Work task ::
Would you filter these records and copy every line that has the word "新加坡研究生专业推荐"?

Entries supplied ::
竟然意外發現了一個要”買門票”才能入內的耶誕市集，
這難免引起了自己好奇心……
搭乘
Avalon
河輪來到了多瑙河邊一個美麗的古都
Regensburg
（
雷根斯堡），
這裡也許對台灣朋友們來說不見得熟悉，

==

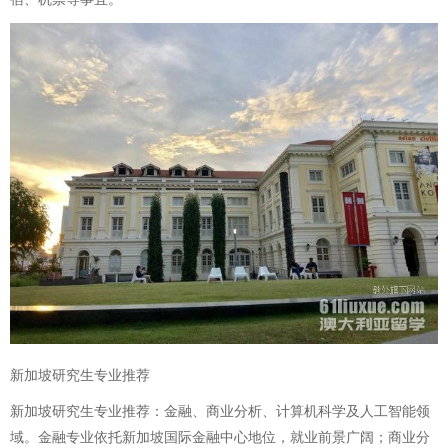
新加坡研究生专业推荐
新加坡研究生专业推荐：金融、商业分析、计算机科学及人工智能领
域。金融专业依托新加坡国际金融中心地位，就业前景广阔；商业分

Written answer ::
新加坡研究生专业推荐
新加坡研究生专业推荐：金融、商业分析、计算机科学及人工智能领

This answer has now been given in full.